What Covid-19 Teaches Us About the Food System


Since shelter-in-place orders were enacted in the United States, social media and mainstream news outlets have been inundated with elaborate recipes that promise sure-fire success, even for the most amateur of chefs. These posts tend to reference the ubiquity of ingredients that “everyone has in their pantry,” projecting a sense of collective preparedness and security. The prevailing narrative on food during Covid-19 emphasizes ease and creativity in an attempt to raise the spirits of worried Americans stuck at home. Many Americans are eager to mix themselves a quarantini, try their hand at baking sourdough bread, and embrace a “treat-yourself” mentality. However, the media’s focus on self-indulgence during shelter-in-place obscures the food story we should be focused on right now. The fallout of the pandemic is plunging much of the world – including communities in our own backyard – into severe food insecurity.

The US has experienced alarming rates of food insecurity that long predate Covid-19, with one out of nine Americans deemed food insecure in 2018. The situation has only grown worse since the arrival of Covid-19. Contrary to claims made by large-scale producers, the pandemic has not created a “black swan” – an event that is rare and impossible to predict – for the US food industry. Rather, the pandemic has exposed the vulnerabilities and shortcomings of a system that is as inflexible as it is complex. As Nate Kleinman explained in a recent interview with Food Tank, altering anything in the US food system is like “trying to turn a warship.”

Covid-19 has proven no exception to the perpetuation of the industrialized food system. The majority of stimulus funding for agriculture was earmarked for corporate agribusiness, leaving little support for small and mid-size farmers. Yet farmworkers and families in need of additional food assistance were excluded entirely. The last agricultural bailout, President Trump’s 2018 Market Facilitation Program (MFP), likewise prioritized the most lucrative agribusinesses. Under the MFP, the top one percent of recipients received an average payout of US $183,331, while the bottom 80% of recipients received less than US $5,000.

A food system that prioritizes population and ecosystemic wellbeing is capable of withstanding unexpected shocks and, more importantly, sustaining a growing population well into the future.


Small-scale farmers in the United States have found themselves on the front lines of the present crisis, serving long waitlists of customers looking to benefit from community-supported agriculture programs. In the absence of the complex supply chain on which they depend, factory farms are forced to discard their crops and animal products by the tons, adding to the millions of tons of annual food waste that were already occurring prior to Covid-19.

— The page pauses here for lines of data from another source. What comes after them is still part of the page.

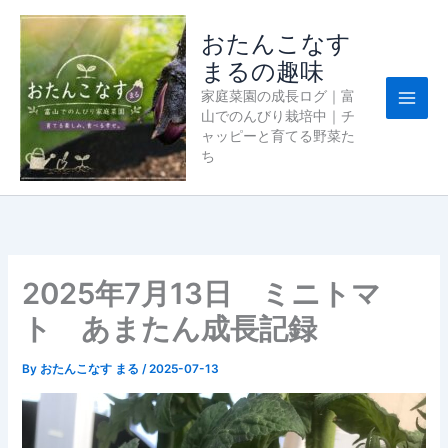
内
容
おたんこなす
を
まるの趣味
ス
家庭菜園の成長ログ｜富
キ
山でのんびり栽培中｜チ
ッ
ャッピーと育てる野菜た
プ
ち
2025年7月13日 ミニトマ
ト あまたん成長記録
By
おたんこなす まる
/
2025-07-13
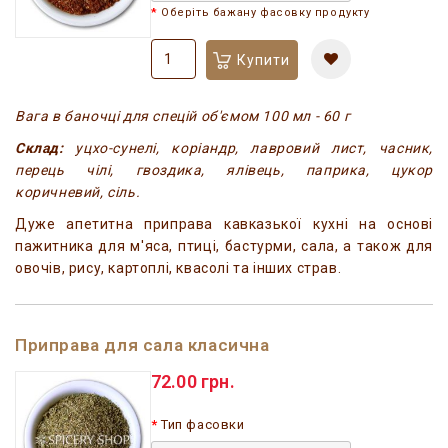
Оберіть бажану фасовку продукту
Купити
Вага в баночці для спецій об'ємом 100 мл - 60 г
Склад:
уцхо-сунелі, коріандр, лавровий лист, часник,
перець чілі, гвоздика, ялівець, паприка, цукор
коричневий, сіль.
Дуже апетитна приправа кавказької кухні на основі
пажитника для м'яса, птиці, бастурми, сала, а також для
овочів, рису, картоплі, квасолі та інших страв.
Приправа для сала класична
72.00 грн.
Тип фасовки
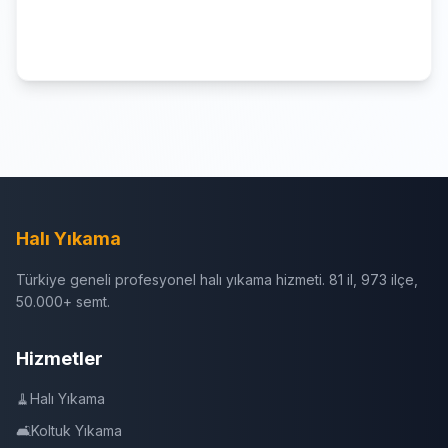
Halı Yıkama
Türkiye geneli profesyonel halı yıkama hizmeti. 81 il, 973 ilçe,
50.000+ semt.
Hizmetler
🧹
Halı Yıkama
🛋️
Koltuk Yıkama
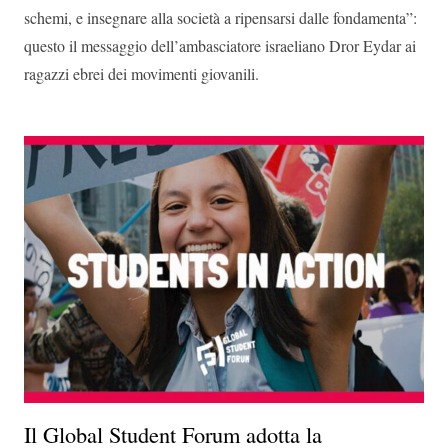
schemi, e insegnare alla società a ripensarsi dalle fondamenta”:
questo il messaggio dell’ambasciatore israeliano Dror Eydar ai
ragazzi ebrei dei movimenti giovanili.
Il Global Student Forum adotta la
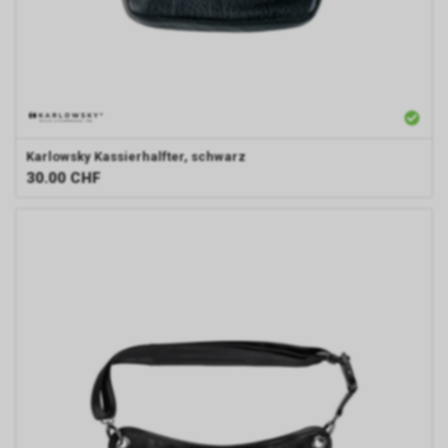
geschaltete Anzeige klicken,
speichert das von uns
eingesetzte Conversion-
Tracking ein Cookie auf Ihrem
Endgerät. Diese sog.
Conversion-Cookies verlieren
mit Ablauf von 30 Tagen ihre
Karlowsky
Kassierhalfter, schwarz
Gültigkeit und dienen im Übrigen
30.00
CHF
nicht Ihrer persönlichen
Identifikation.
Sofern das Cookie noch gültig
ist und Sie eine bestimmte Seite
unseres Internetauftritts
besuchen, können sowohl wir
als auch Google auswerten,
dass Sie auf eine unserer bei
Google platzierten Anzeigen
geklickt haben und dass Sie
anschliessend auf unseren
Internetauftritt weitergeleitet
worden sind.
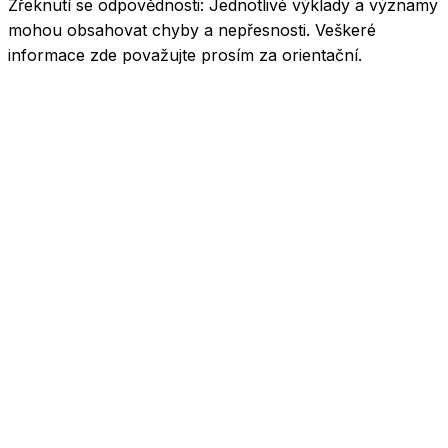
Zřeknutí se odpovědnosti:
Jednotlivé výklady a významy
mohou obsahovat chyby a nepřesnosti. Veškeré
informace zde považujte prosím za orientační.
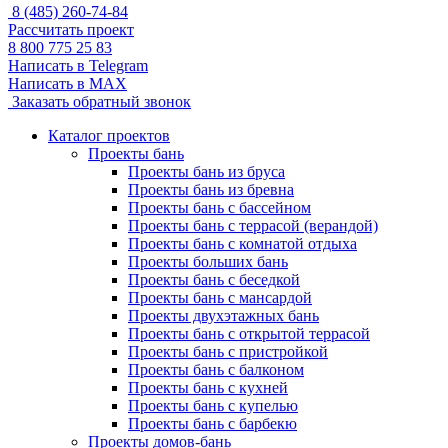
8 (485) 260-74-84
Рассчитать проект
8 800 775 25 83
Написать в Telegram
Написать в MAX
Заказать обратный звонок
Каталог проектов
Проекты бань
Проекты бань из бруса
Проекты бань из бревна
Проекты бань с бассейном
Проекты бань с террасой (верандой)
Проекты бань с комнатой отдыха
Проекты больших бань
Проекты бань с беседкой
Проекты бань с мансардой
Проекты двухэтажных бань
Проекты бань с открытой террасой
Проекты бань с пристройкой
Проекты бань с балконом
Проекты бань с кухней
Проекты бань с купелью
Проекты бань с барбекю
Проекты домов-бань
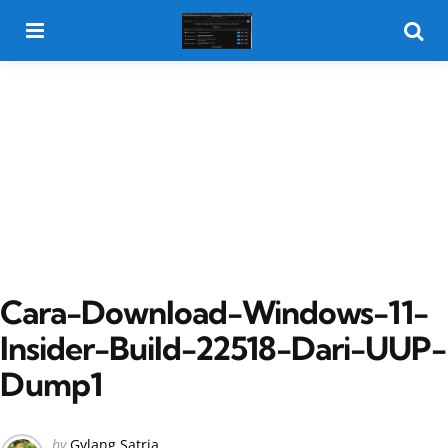
Menu
Searc
Cara-Download-Windows-11-
Insider-Build-22518-Dari-UUP-
Dump1
Posted
by
Gylang Satria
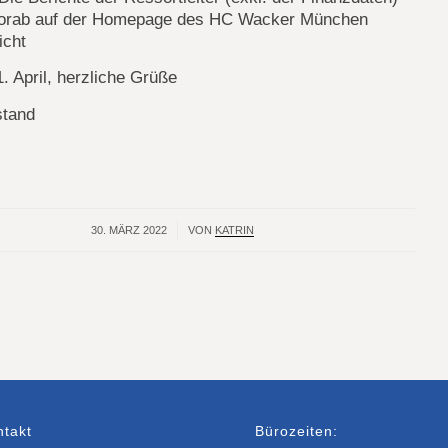
orab auf der Homepage des HC Wacker München
icht
. April, herzliche Grüße
stand
30. MÄRZ 2022
/
VON
KATRIN
ntakt
Bürozeiten:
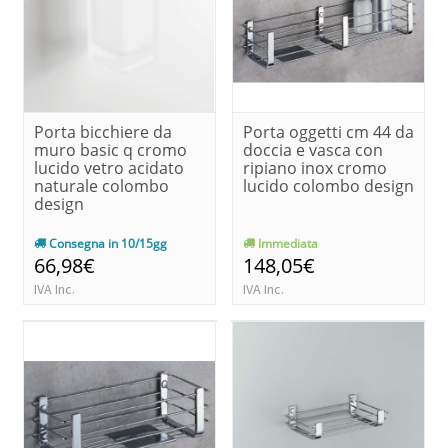
Porta bicchiere da
Porta oggetti cm 44 da
muro basic q cromo
doccia e vasca con
lucido vetro acidato
ripiano inox cromo
naturale colombo
lucido colombo design
design
Consegna in 10/15gg
Immediata
66,98€
148,05€
IVA Inc.
IVA Inc.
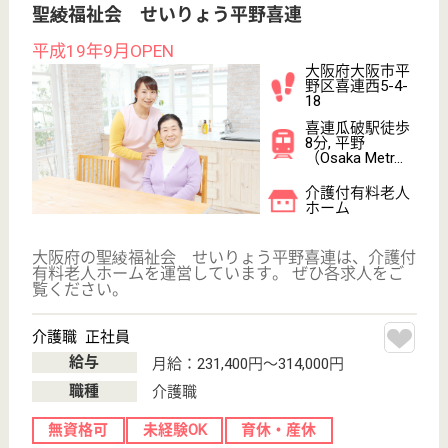
ホーム, サービ
ス付き高齢者向
け住宅
大阪府の藤田会 いきいきハウスは、住宅型有料老人
ホーム・サービス付き高齢者向け住宅を運営していま
す。 ぜひ各求人をご覧ください。
介護職 正社員(日勤のみ)
給与
月給：231,000円〜304,884円
職種
介護職
未経験OK
住宅手当あり
育休・産休
駅徒歩10分以内
WEB問合せ
詳細を見る
夜勤専従介護職員 正社員
給与
月給：227,000円〜300,884円
職種
介護職
未経験OK
育休・産休
駅徒歩10分以内
WEB問合せ
詳細を見る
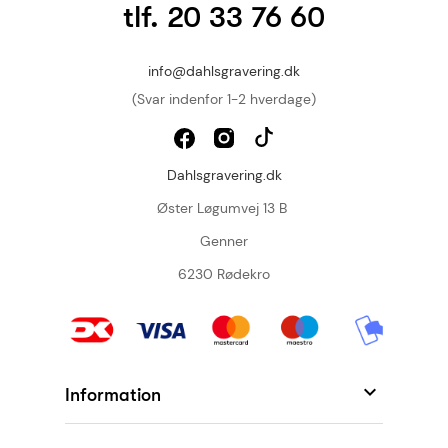
tlf. 20 33 76 60
info@dahlsgravering.dk
(Svar indenfor 1-2 hverdage)
Dahlsgravering.dk
Øster Løgumvej 13 B
Genner
6230 Rødekro

Information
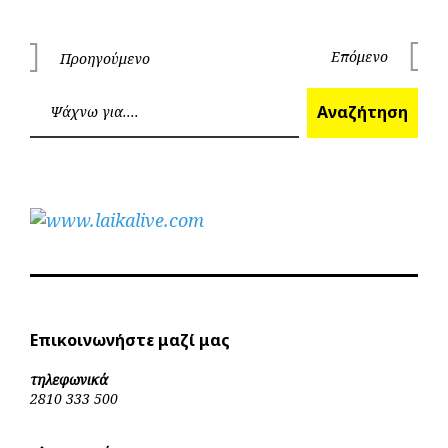
Πλοήγηση
Επόμενο
Προηγούμενο
Επόμεν
Προηγούμενο
άρθρων
Ανα
Αναζήτηση
Επικοινωνήστε μαζί μας
τηλεφωνικά
2810 333 500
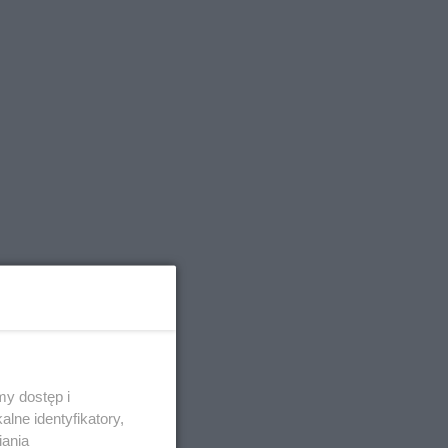
y dostęp i
lne identyfikatory,
iania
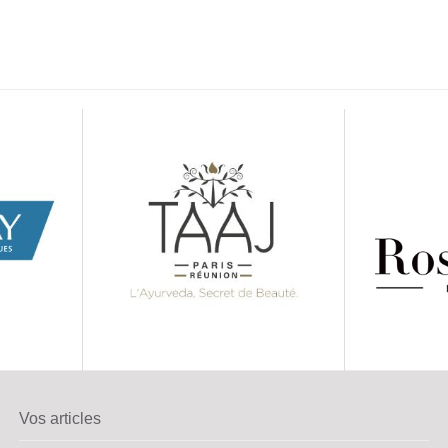
Vos articles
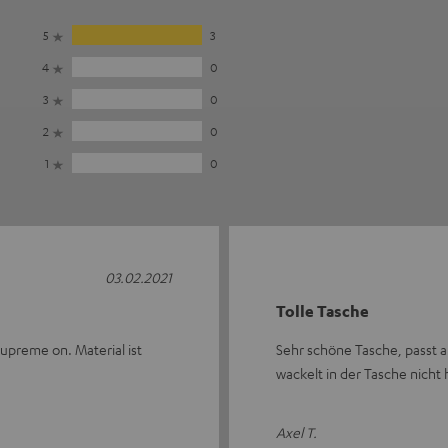
5
3
4
0
3
0
2
0
1
0
03.02.2021
Tolle Tasche
upreme on. Material ist
Sehr schöne Tasche, passt al
wackelt in der Tasche nicht 
Axel T.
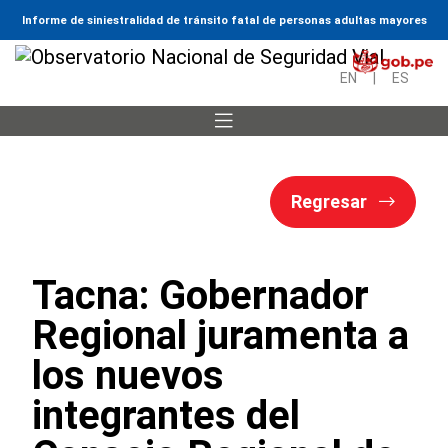
Informe de siniestralidad de tránsito fatal de personas adultas mayores
EN
|
ES
Regresar
Tacna: Gobernador
Regional juramenta a
los nuevos
integrantes del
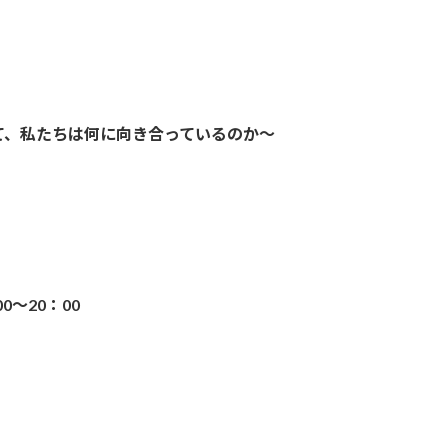
て、私たちは何に向き合っているのか〜
0～20：00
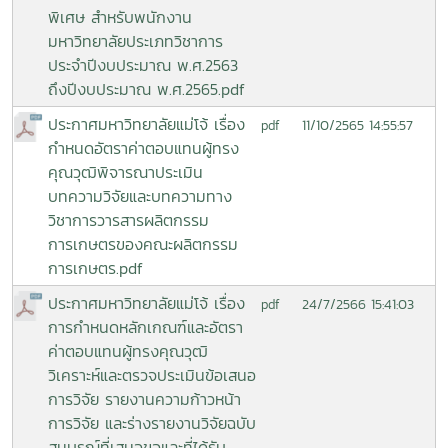
พิเศษ สำหรับพนักงาน
มหาวิทยาลัยประเภทวิชาการ
ประจำปีงบประมาณ พ.ศ.2563
ถึงปีงบประมาณ พ.ศ.2565.pdf
ประกาศมหาวิทยาลัยแม่โจ้ เรื่อง
11/10/2565 14:55:57
pdf
กำหนดอัตราค่าตอบแทนผู้ทรง
คุณวุฒิพิจารณาประเมิน
บทความวิจัยและบทความทาง
วิชาการวารสารผลิตกรรม
การเกษตรของคณะผลิตกรรม
การเกษตร.pdf
ประกาศมหาวิทยาลัยแม่โจ้ เรื่อง
24/7/2566 15:41:03
pdf
การกำหนดหลักเกณฑ์และอัตรา
ค่าตอบแทนผู้ทรงคุณวุฒิ
วิเคราะห์และตรวจประเมินข้อเสนอ
การวิจัย รายงานความก้าวหน้า
การวิจัย และร่างรายงานวิจัยฉบับ
สมบูรณ์ที่เสนอขอและที่ได้รับ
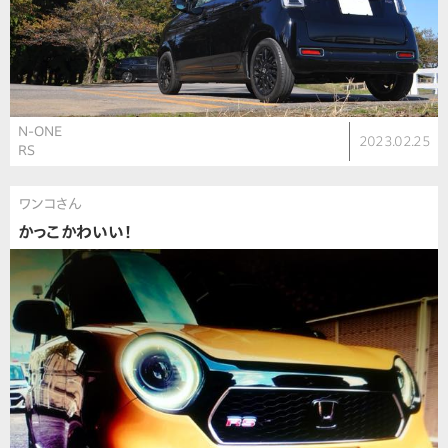
N-ONE
2023.02.25
RS
ワンコさん
かっこかわいい！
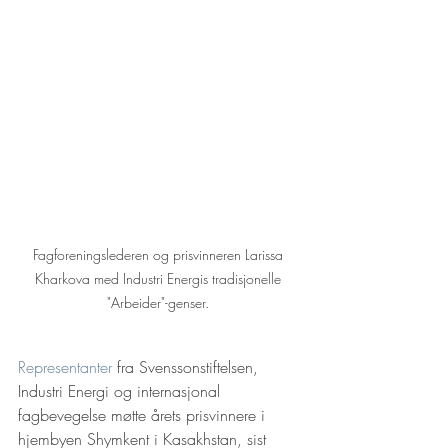
Fagforeningslederen og prisvinneren Larissa 
Kharkova med Industri Energis tradisjonelle 
"Arbeider"-genser. 
Representanter
 fra Svenssonstiftelsen, 
Industri Energi og internasjonal 
fagbevegelse møtte årets prisvinnere i 
hjembyen Shymkent i Kasakhstan, sist 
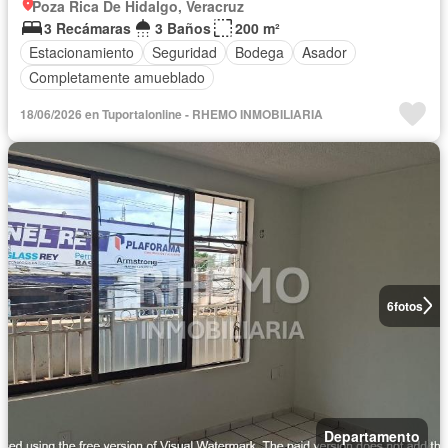
Poza Rica De Hidalgo, Veracruz
3 Recámaras
3 Baños
200 m²
Estacionamiento
Seguridad
Bodega
Asador
Completamente amueblado
18/06/2026 en Tuportalonline - RHEMO INMOBILIARIA
6
fotos
Departamento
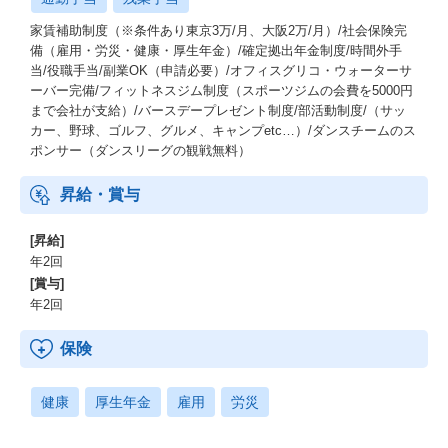
家賃補助制度（※条件あり東京3万/月、大阪2万/月）/社会保険完
備（雇用・労災・健康・厚生年金）/確定拠出年金制度/時間外手
当/役職手当/副業OK（申請必要）/オフィスグリコ・ウォーターサ
ーバー完備/フィットネスジム制度（スポーツジムの会費を5000円
まで会社が支給）/バースデープレゼント制度/部活動制度/（サッ
カー、野球、ゴルフ、グルメ、キャンプetc…）/ダンスチームのス
ポンサー（ダンスリーグの観戦無料）
昇給・賞与
[昇給]
年2回
[賞与]
年2回
保険
健康
厚生年金
雇用
労災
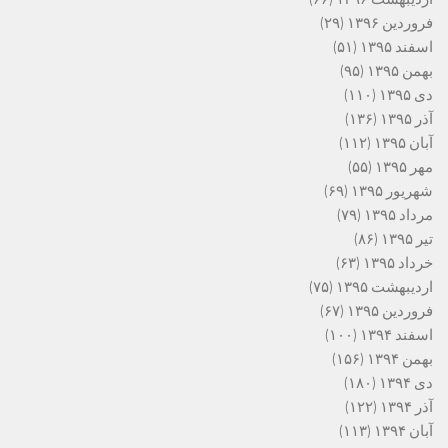
فروردین ۱۳۹۶
(۲۹)
اسفند ۱۳۹۵
(۵۱)
بهمن ۱۳۹۵
(۹۵)
دی ۱۳۹۵
(۱۱۰)
آذر ۱۳۹۵
(۱۳۶)
آبان ۱۳۹۵
(۱۱۲)
مهر ۱۳۹۵
(۵۵)
شهریور ۱۳۹۵
(۶۹)
مرداد ۱۳۹۵
(۷۹)
تیر ۱۳۹۵
(۸۶)
خرداد ۱۳۹۵
(۶۳)
اردیبهشت ۱۳۹۵
(۷۵)
فروردین ۱۳۹۵
(۶۷)
اسفند ۱۳۹۴
(۱۰۰)
بهمن ۱۳۹۴
(۱۵۶)
دی ۱۳۹۴
(۱۸۰)
آذر ۱۳۹۴
(۱۲۲)
آبان ۱۳۹۴
(۱۱۳)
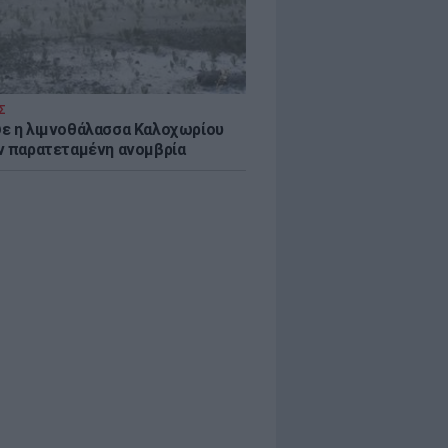
Σ
ε η λιμνοθάλασσα Καλοχωρίου
ν παρατεταμένη ανομβρία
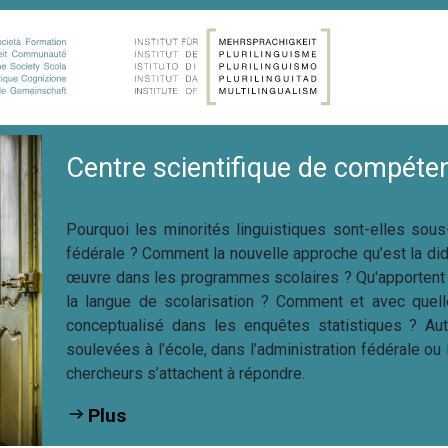
Centre scientifique de compéten
Pourquoi les minorités linguistiques sont-elles sous
fédérale ? Comment la nouvelle approche qu’est la did
œuvre dans les programmes scolaires ? Qu'apportent 
la langue de scolarisation ? Comment et avec quell
conceptualisé dans les enquêtes statistiques ? Au
soulevées à l’école, dans l’administration fédérale ou
chercheurs s’attachent à répondre.
Plus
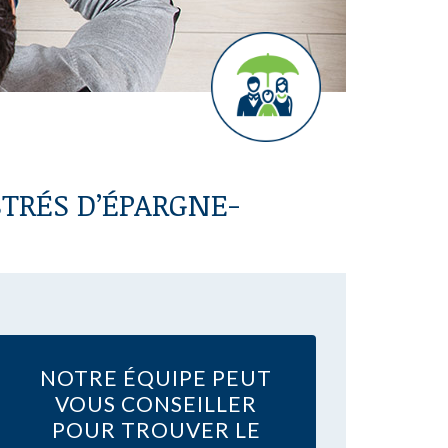
STRÉS D’ÉPARGNE-
NOTRE ÉQUIPE PEUT
VOUS CONSEILLER
POUR TROUVER LE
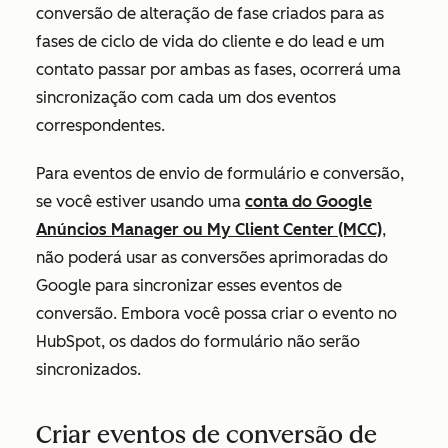
conversão de alteração de fase criados para as
fases de ciclo de vida do
cliente
e do
lead
e um
contato passar por ambas as fases, ocorrerá uma
sincronização com cada um dos eventos
correspondentes.
Para eventos de envio de formulário e conversão,
se você estiver usando uma
conta do Google
Anúncios Manager ou My Client Center (MCC)
,
não poderá usar as conversões aprimoradas do
Google para sincronizar esses eventos de
conversão. Embora você possa criar o evento no
HubSpot, os dados do formulário não serão
sincronizados.
Criar eventos de conversão de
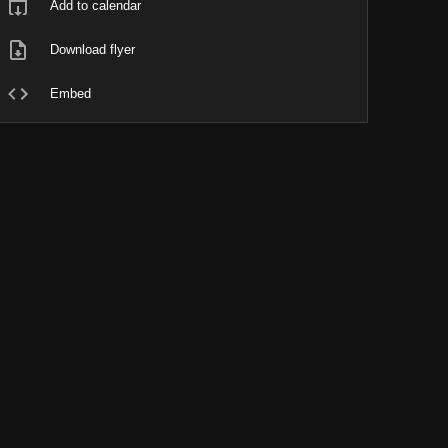
Add to calendar
Download flyer
Embed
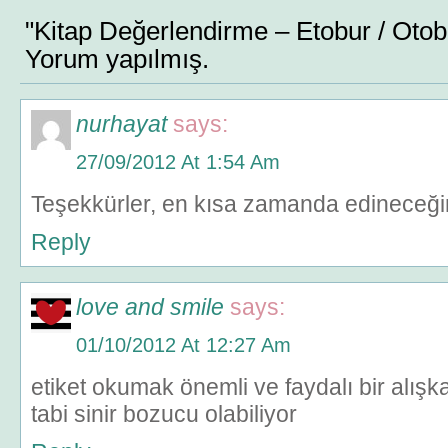
"Kitap Değerlendirme – Etobur / Otobu
Yorum yapılmış.
nurhayat
says:
27/09/2012 At 1:54 Am
Teşekkürler, en kısa zamanda edineceğ
Reply
love and smile
says:
01/10/2012 At 12:27 Am
etiket okumak önemli ve faydalı bir alışka
tabi sinir bozucu olabiliyor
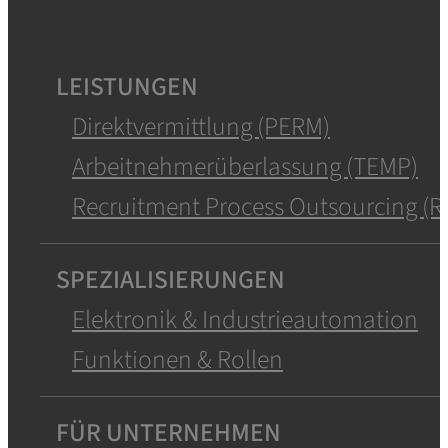
LEISTUNGEN
Direktvermittlung (PERM)
Arbeitnehmerüberlassung (TEMP)
Recruitment Process Outsourcing (R
SPEZIALISIERUNGEN
Elektronik & Industrieautomation
Funktionen & Rollen
FÜR UNTERNEHMEN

Meanwhile, small-scale farms are still accessible to their local communities. Instead of funneling billions of dollars into saving a deeply flawed system, why not invest in simpler, sustainable systems that have already proven more resilient during times of crisis?

As of late April 2020, nearly 40% of women with children under age 12 in the United States had reported household food insecurity since the onset of the pandemic. This is compared to 15% of women surveyed in 2018. Covid-19 has evidenced sociodemographic factors, such as race, economic status, and geographic location, as important predictors of who will contract the virus and who will be hit hardest by the resulting economic fallout. In both instances, persons of color, undocumented immigrants, and low-income communities are disproportionately affected. Increased food insecurity will exacerbate diet-related illnesses, such as diabetes and heart disease, that overwhelmingly affect these same groups.

Ensuring public health is not only about providing quality healthcare, it also mandates the affordability and access to a wide range of life-sustaining goods and services. Nutritious food is a basic human right. It is imperative that the United States transition to an agricultural model that values farmers as guarantors of public health and stewards of the land. A food system that prioritizes population and ecosystemic wellbeing is capable of withstanding unexpected shocks and, more importantly, sustaining a growing population well into the future.